### Exercise description
Drop all images. Then write out each line below exactly as given.

(Data listing)

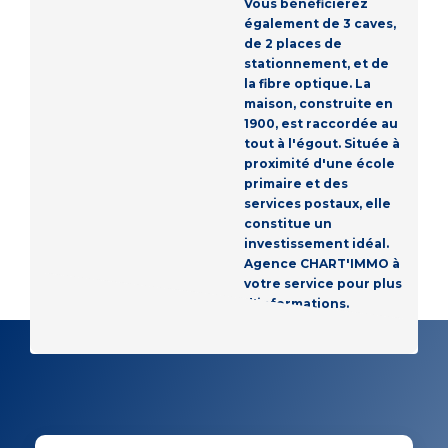
Vous bénéficierez
également de 3 caves,
de 2 places de
stationnement, et de
la fibre optique. La
maison, construite en
1900, est raccordée au
tout à l'égout. Située à
proximité d'une école
primaire et des
services postaux, elle
constitue un
investissement idéal.
Agence CHART'IMMO à
votre service pour plus
d'informations.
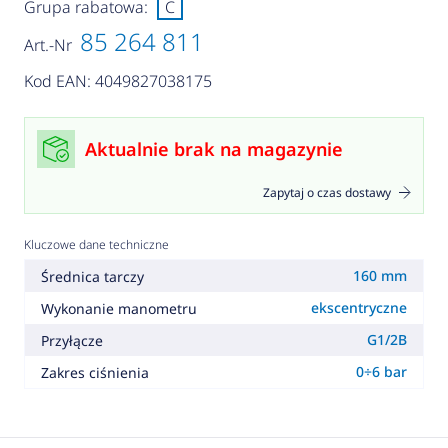
Grupa rabatowa:
C
85 264 811
Art.-Nr
Kod EAN: 4049827038175
Aktualnie brak na magazynie
Zapytaj o czas dostawy
Kluczowe dane techniczne
160 mm
Średnica tarczy
ekscentryczne
Wykonanie manometru
G1/2B
Przyłącze
0÷6 bar
Zakres ciśnienia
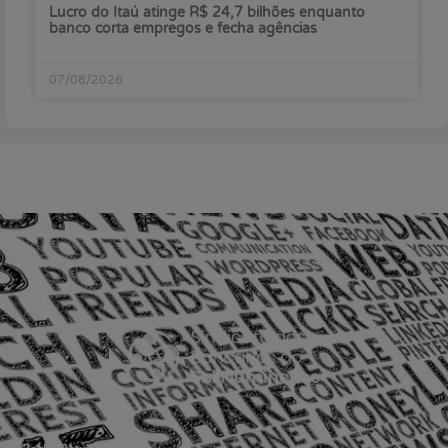
Lucro do Itaú atinge R$ 24,7 bilhões enquanto
banco corta empregos e fecha agências
07/08/2026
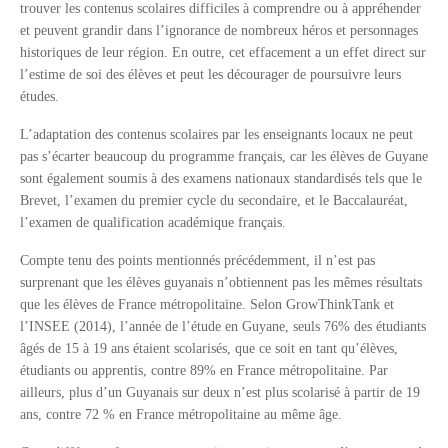
trouver les contenus scolaires difficiles à comprendre ou à appréhender
et peuvent grandir dans l’ignorance de nombreux héros et personnages
historiques de leur région. En outre, cet effacement a un effet direct sur
l’estime de soi des élèves et peut les décourager de poursuivre leurs
études.
L’adaptation des contenus scolaires par les enseignants locaux ne peut
pas s’écarter beaucoup du programme français, car les élèves de Guyane
sont également soumis à des examens nationaux standardisés tels que le
Brevet, l’examen du premier cycle du secondaire, et le Baccalauréat,
l’examen de qualification académique français.
Compte tenu des points mentionnés précédemment, il n’est pas
surprenant que les élèves guyanais n’obtiennent pas les mêmes résultats
que les élèves de France métropolitaine. Selon GrowThinkTank et
l’INSEE (2014), l’année de l’étude en Guyane, seuls 76% des étudiants
âgés de 15 à 19 ans étaient scolarisés, que ce soit en tant qu’élèves,
étudiants ou apprentis, contre 89% en France métropolitaine. Par
ailleurs, plus d’un Guyanais sur deux n’est plus scolarisé à partir de 19
ans, contre 72 % en France métropolitaine au même âge.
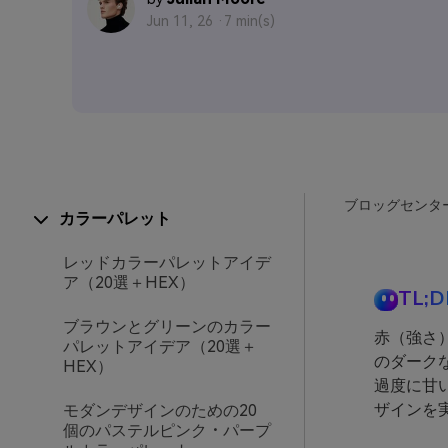
Jun 11, 26 ·
7 min(s)
ブロッグセンタ
カラーパレット
レッドカラーパレットアイデ
ア（20選＋HEX）
TL;D
ブラウンとグリーンのカラー
赤（強さ
パレットアイデア（20選＋
のダーク
HEX）
過度に甘
ザインを
モダンデザインのための20
個のパステルピンク・パープ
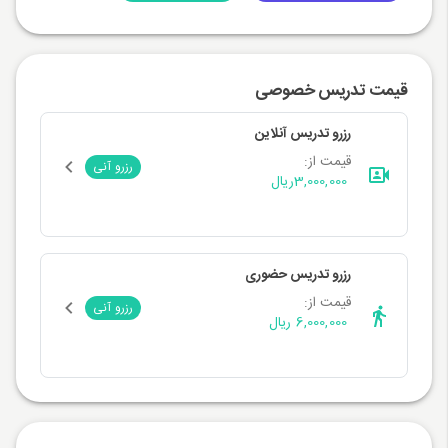
قیمت تدریس خصوصی
رزرو تدریس آنلاین
قیمت از:
رزرو آنی
3,000,000
ریال
رزرو تدریس حضوری
قیمت از:
رزرو آنی
6,000,000 ریال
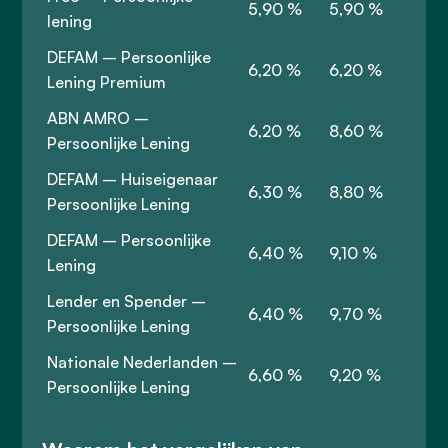
5,90 %
5,90 %
lening
DEFAM – Persoonlijke
6,20 %
6,20 %
Lening Premium
ABN AMRO –
6,20 %
8,60 %
Persoonlijke Lening
DEFAM – Huiseigenaar
6,30 %
8,80 %
Persoonlijke Lening
DEFAM – Persoonlijke
6,40 %
9,10 %
Lening
Lender en Spender –
6,40 %
9,70 %
Persoonlijke Lening
Nationale Nederlanden –
6,60 %
9,20 %
Persoonlijke Lening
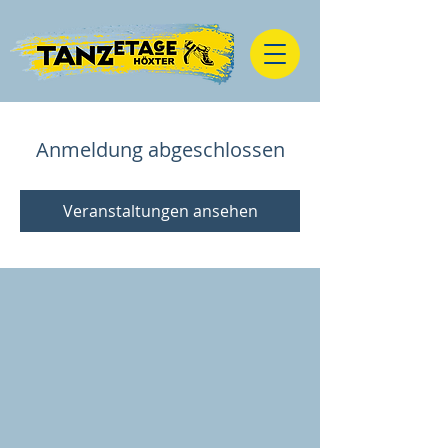
Anmeldung abgeschlossen
Veranstaltungen ansehen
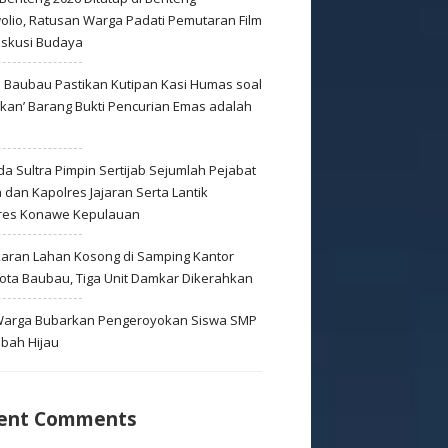
olio, Ratusan Warga Padati Pemutaran Film
iskusi Budaya
s Baubau Pastikan Kutipan Kasi Humas soal
skan’ Barang Bukti Pencurian Emas adalah
s
a Sultra Pimpin Sertijab Sejumlah Pejabat
dan Kapolres Jajaran Serta Lantik
res Konawe Kepulauan
aran Lahan Kosong di Samping Kantor
Kota Baubau, Tiga Unit Damkar Dikerahkan
 Warga Bubarkan Pengeroyokan Siswa SMP
mbah Hijau
ent Comments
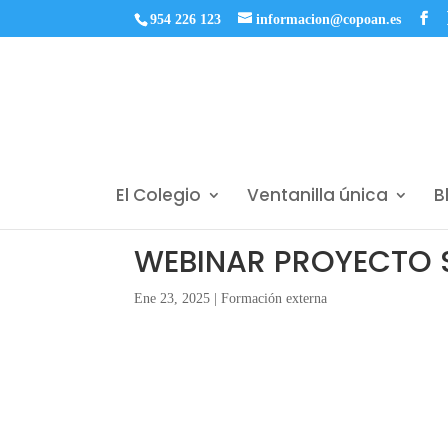
954 226 123
informacion@copoan.es
El Colegio
Ventanilla única
B
WEBINAR PROYECTO 
Ene 23, 2025
|
Formación externa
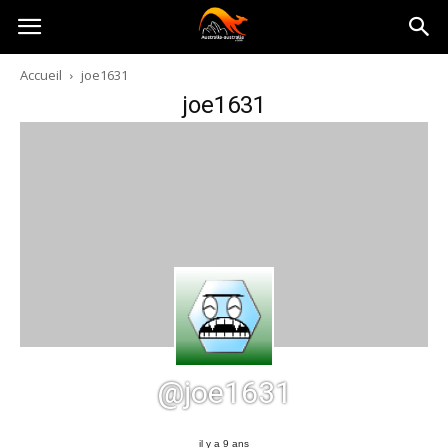
Australia-
Accueil
joe1631
joe1631
australie.com
@joe1631
il y a 9 ans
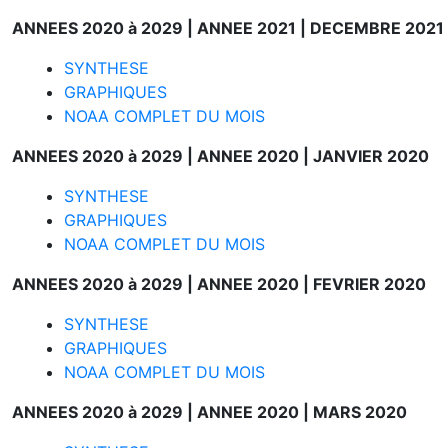
ANNEES 2020 à 2029 |
ANNEE 2021 |
DECEMBRE 2021
SYNTHESE
GRAPHIQUES
NOAA COMPLET DU MOIS
ANNEES 2020 à 2029 |
ANNEE 2020 |
JANVIER 2020
SYNTHESE
GRAPHIQUES
NOAA COMPLET DU MOIS
ANNEES 2020 à 2029 |
ANNEE 2020 |
FEVRIER 2020
SYNTHESE
GRAPHIQUES
NOAA COMPLET DU MOIS
ANNEES 2020 à 2029 |
ANNEE 2020 |
MARS 2020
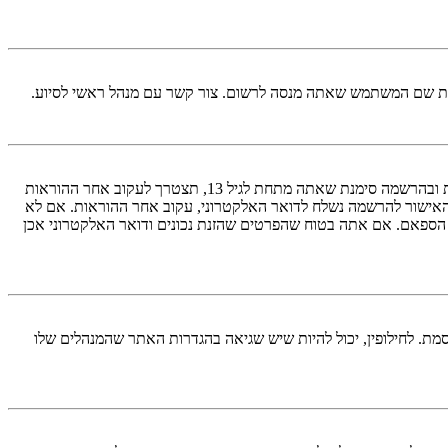
ראשית, בדוק את שם המשתמש והססמה שהזנת. אם הם נכונים, אז כנראה ואת מהדברים הבאים קרה. אם מערכת ה־COPPA פועלת במערכת ובהרשמה סימנת שאתה מתחת לגיל 13, תצטרך לעקוב אחר ההוראות
האישור להרשמה נשלח לדואר האלקטרוני, עקוב אחר ההוראות. אם לא
 הספאם. אם אתה בטוח שהפרטים שהזנת נכונים ודואר האלקטרוני אכן
מת. לחילופין, יכול להיות שיש שגיאה בהגדרות האתר שהמנהלים שלו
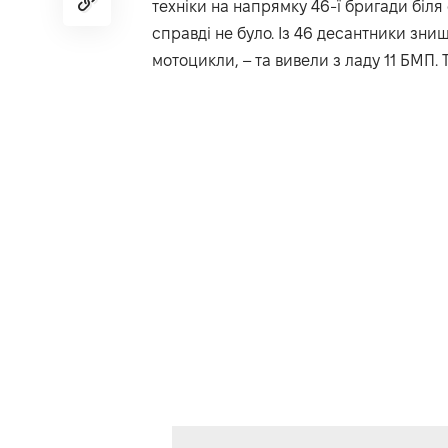
техніки на напрямку 46-ї бригади біл
справді не було. Із 46 десантники знищ
мотоцикли, – та вивели з ладу 11 БМП.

(End Data listing)

### Written response
Vous bénéficierez
également de 3 caves,
de 2 places de
stationnement, et de
la fibre optique. La
maison, construite en
1900, est raccordée au
tout à l'égout. Située à
proximité d'une école
primaire et des
services postaux, elle
constitue un
investissement idéal.
Agence CHART'IMMO à
votre service pour plus
d'informations.
Grupa rabatowa:
C
85 264 811
Art.-Nr
Kod EAN: 4049827038175
Aktualnie brak na magazynie
Zapytaj o czas dostawy
Kluczowe dane techniczne
160 mm
Średnica tarczy
ekscentryczne
Wykonanie manometru
G1/2B
Przyłącze
0÷6 bar
Zakres ciśnienia
Lucro do Itaú atinge R$ 24,7 bilhões enquanto
banco corta empregos e fecha agências
07/08/2026
trouver les contenus scolaires difficiles à comprendre ou à appréhender
et peuvent grandir dans l’ignorance de nombreux héros et personnages
historiques de leur région. En outre, cet effacement a un effet direct sur
l’estime de soi des élèves et peut les décourager de poursuivre leurs
études.
L’adaptation des contenus scolaires par les enseignants locaux ne peut
pas s’écarter beaucoup du programme français, car les élèves de Guyane
sont également soumis à des examens nationaux standardisés tels que le
Brevet, l’examen du premier cycle du secondaire, et le Baccalauréat,
l’examen de qualification académique français.
Compte tenu des points mentionnés précédemment, il n’est pas
surprenant que les élèves guyanais n’obtiennent pas les mêmes résultats
que les élèves de France métropolitaine. Selon GrowThinkTank et
l’INSEE (2014), l’année de l’étude en Guyane, seuls 76% des étudiants
âgés de 15 à 19 ans étaient scolarisés, que ce soit en tant qu’élèves,
étudiants ou apprentis, contre 89% en France métropolitaine. Par
ailleurs, plus d’un Guyanais sur deux n’est plus scolarisé à partir de 19
ans, contre 72 % en France métropolitaine au même âge.
Jun 11, 26 ·
7 min(s)
ブロッグセンタ
カラーパレット
レッドカラーパレットアイデ
ア（20選＋HEX）
TL;D
ブラウンとグリーンのカラー
赤（強さ
パレットアイデア（20選＋
のダーク
HEX）
過度に甘
ザインを
モダンデザインのための20
個のパステルピンク・パープ
قیمت تدریس خصوصی
رزرو تدریس آنلاین
قیمت از:
رزرو آنی
3,000,000
ریال
رزرو تدریس حضوری
قیمت از:
رزرو آنی
6,000,000 ریال
5,90 %
5,90 %
lening
DEFAM – Persoonlijke
6,20 %
6,20 %
Lening Premium
ABN AMRO –
6,20 %
8,60 %
Persoonlijke Lening
DEFAM – Huiseigenaar
6,30 %
8,80 %
Persoonlijke Lening
DEFAM – Persoonlijke
6,40 %
9,10 %
Lening
Lender en Spender –
6,40 %
9,70 %
Persoonlijke Lening
Nationale Nederlanden –
6,60 %
9,20 %
Persoonlijke Lening
Anmeldung abgeschlossen
Veranstaltungen ansehen
olio, Ratusan Warga Padati Pemutaran Film
iskusi Budaya
s Baubau Pastikan Kutipan Kasi Humas soal
skan’ Barang Bukti Pencurian Emas adalah
s
a Sultra Pimpin Sertijab Sejumlah Pejabat
dan Kapolres Jajaran Serta Lantik
res Konawe Kepulauan
aran Lahan Kosong di Samping Kantor
Kota Baubau, Tiga Unit Damkar Dikerahkan
 Warga Bubarkan Pengeroyokan Siswa SMP
mbah Hijau
ent Comments
954 226 123
informacion@copoan.es
El Colegio
Ventanilla única
B
WEBINAR PROYECTO 
Ene 23, 2025
|
Formación externa
Australia-
Accueil
joe1631
joe1631
australie.com
@joe1631
il y a 9 ans
ANNEES 2020 à 2029 |
ANNEE 2021 |
DECEMBRE 2021
SYNTHESE
GRAPHIQUES
NOAA COMPLET DU MOIS
ANNEES 2020 à 2029 |
ANNEE 2020 |
JANVIER 2020
SYNTHESE
GRAPHIQUES
NOAA COMPLET DU MOIS
ANNEES 2020 à 2029 |
ANNEE 2020 |
FEVRIER 2020
SYNTHESE
GRAPHIQUES
NOAA COMPLET DU MOIS
ANNEES 2020 à 2029 |
ANNEE 2020 |
MARS 2020
ראשית, בדוק את שם המשתמש והססמה שהזנת. אם הם נכונים, אז כנראה ואת מהדברים הבאים קרה. אם מערכת ה־COPPA פועלת במערכת ובהרשמה סימנת שאתה מתחת לגיל 13, תצטרך לעקוב אחר ההוראות
האישור להרשמה נשלח לדואר האלקטרוני, עקוב אחר ההוראות. אם לא
 הספאם. אם אתה בטוח שהפרטים שהזנת נכונים ודואר האלקטרוני אכן
מת. לחילופין, יכול להיות שיש שגיאה בהגדרות האתר שהמנהלים שלו
техніки на напрямку 46-ї бригади біл
справді не було. Із 46 десантники знищ
мотоцикли, – та вивели з ладу 11 БМП.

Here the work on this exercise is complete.